Rating Prediction in Brazilian Portuguese: A Benchmark of Large Language Models

Authors

DOI:

https://doi.org/10.5753/jbcs.2025.5667

Keywords:

Rating Prediction, Large Language Models, Natural Language Processing

Abstract

This study evaluates the performance of Large Language Models (LLMs) in predicting ratings for Brazilian Portuguese user reviews. We benchmark ten LLMs, including ChatGPT-3.5, ChatGPT-4o, DeepSeek, Mistral, LLaMA (3, 3.3), Gemma (1, 2), and the Brazilian Portuguese-specific models Sabiá-3 and Sabiazinho, using two prompting strategies: simple (p1) and detailed (p2). Results indicate that ChatGPT-4o and DeepSeek achieved the highest accuracy, particularly in predicting extreme ratings (1 and 5 stars). Sabiá-3 also performed competitively, highlighting the potential of language-specific models.
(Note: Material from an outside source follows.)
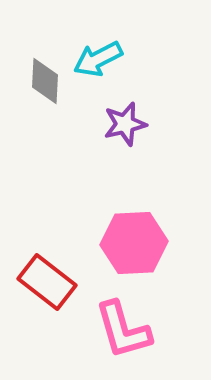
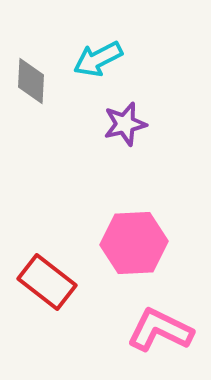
gray diamond: moved 14 px left
pink L-shape: moved 37 px right; rotated 132 degrees clockwise
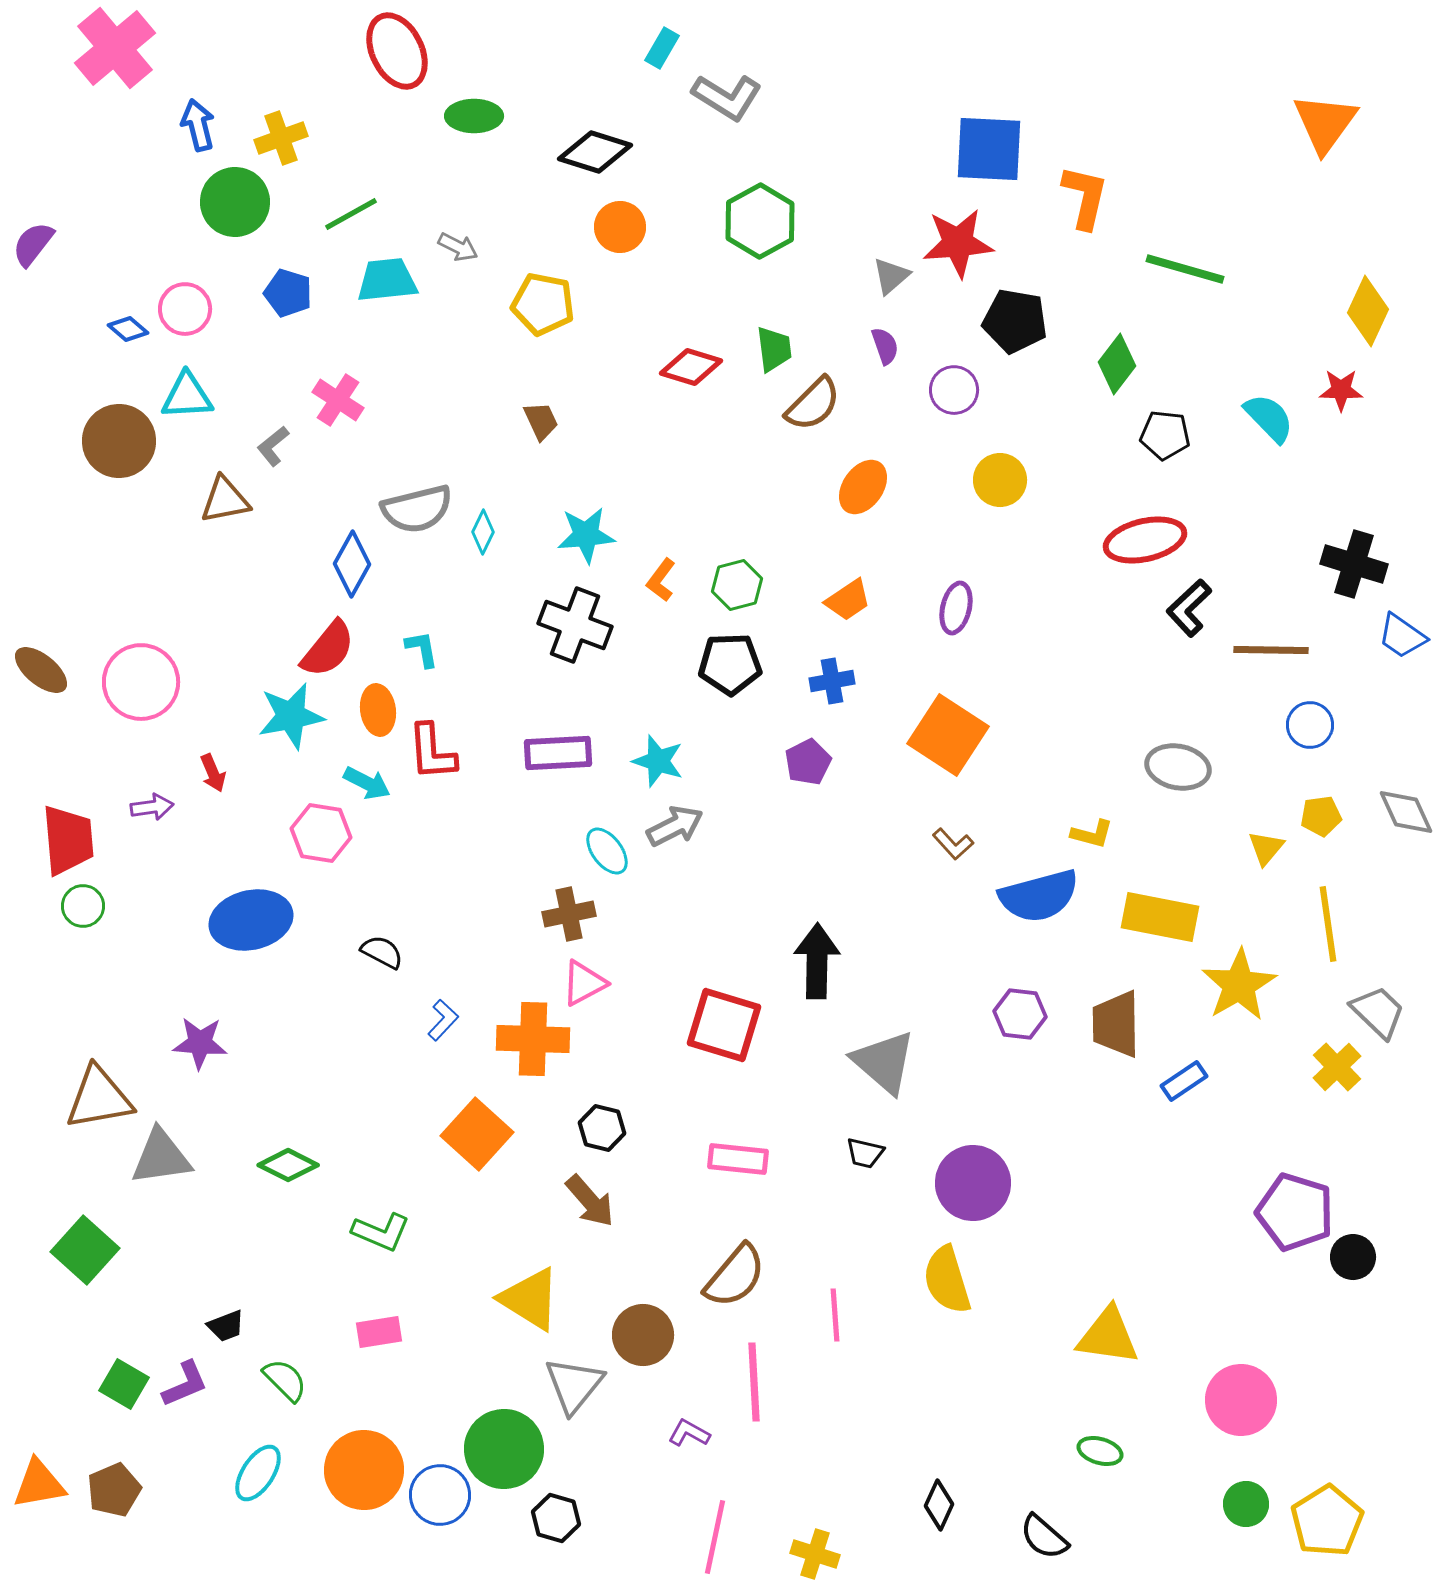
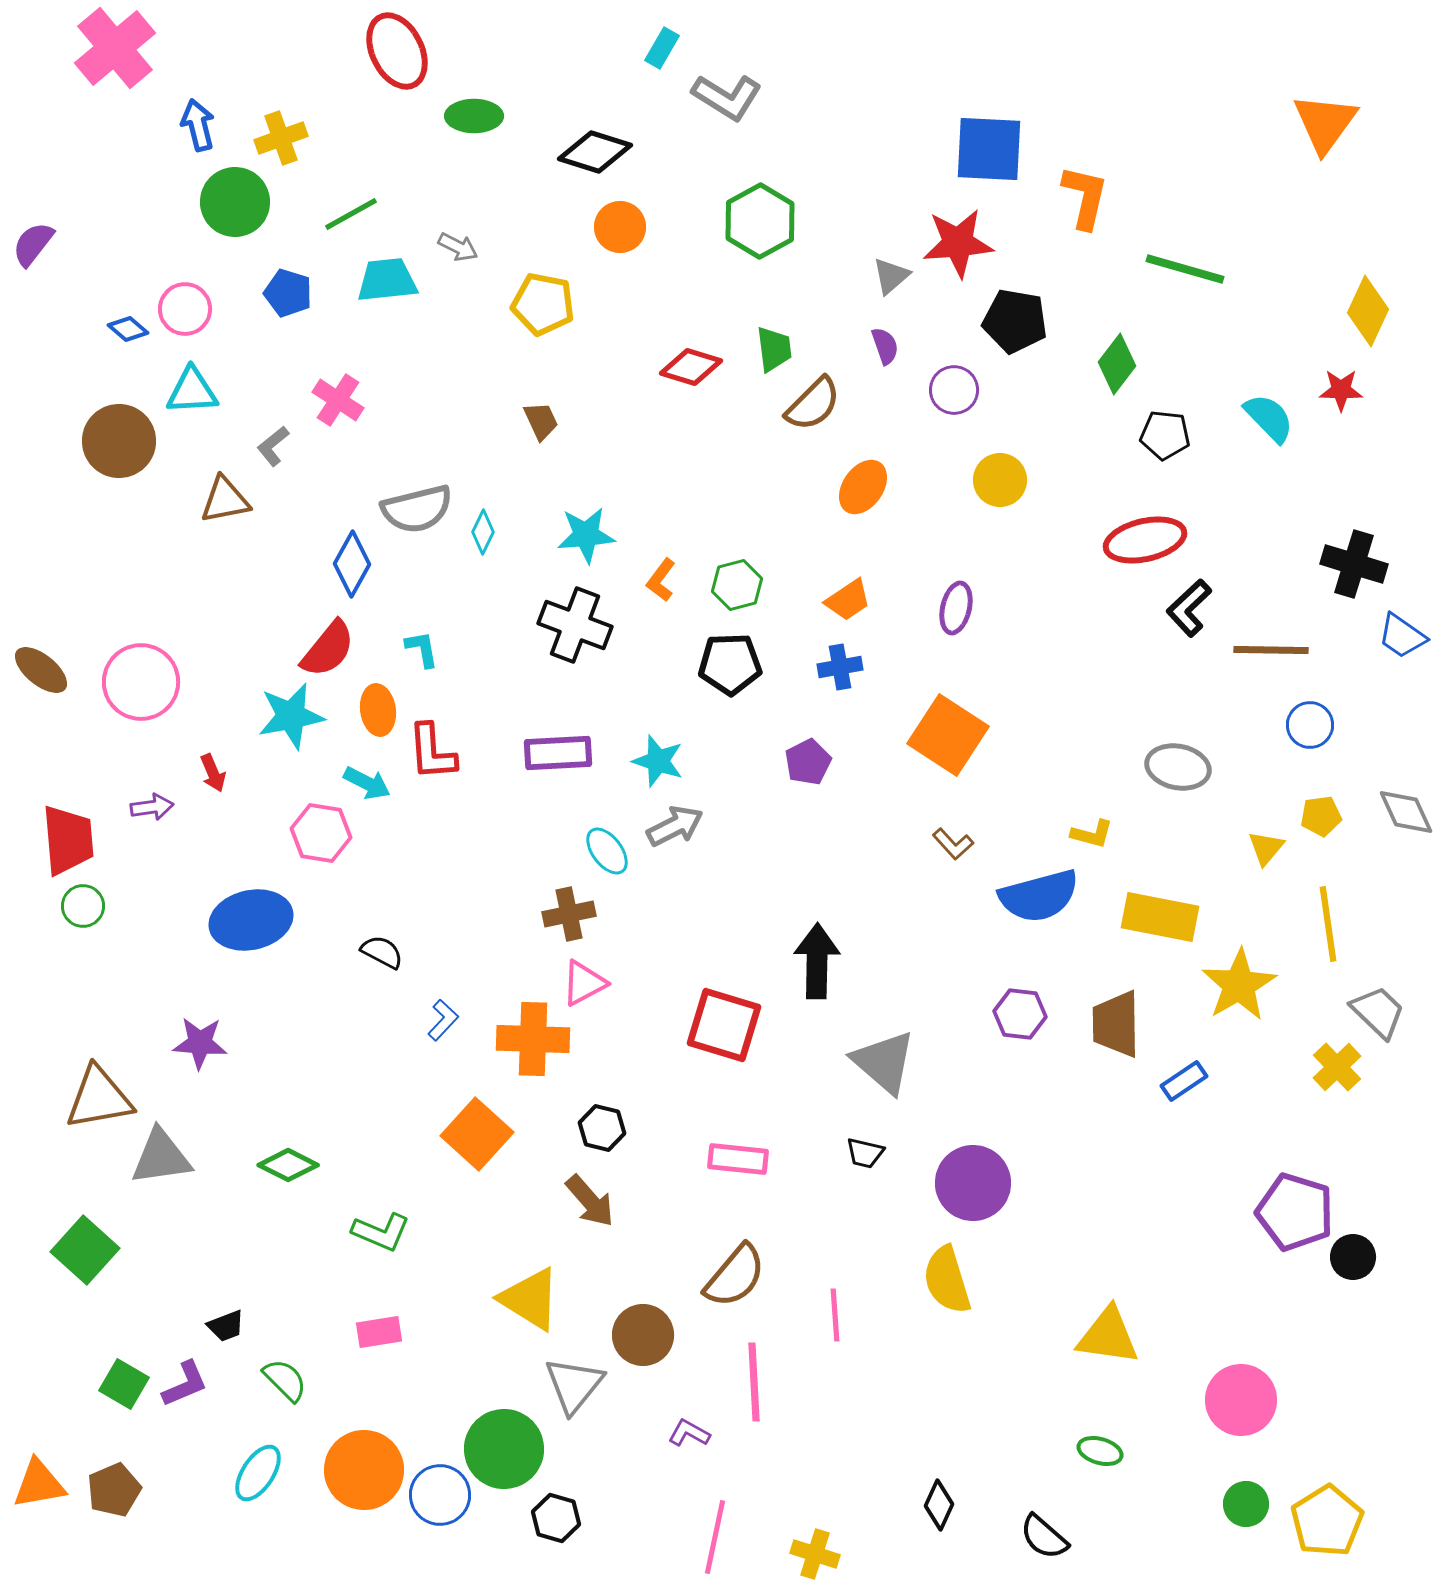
cyan triangle at (187, 396): moved 5 px right, 5 px up
blue cross at (832, 681): moved 8 px right, 14 px up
Models performed better in objective categories such as food and baby products but struggled with more subjective domains like automotive and games. Cost analysis showed that DeepSeek is a more cost-effective alternative to ChatGPT-4o while maintaining similar accuracy. This study provides a systematic benchmark of LLMs for rating prediction in Brazilian Portuguese, offering insights into their effectiveness and limitations.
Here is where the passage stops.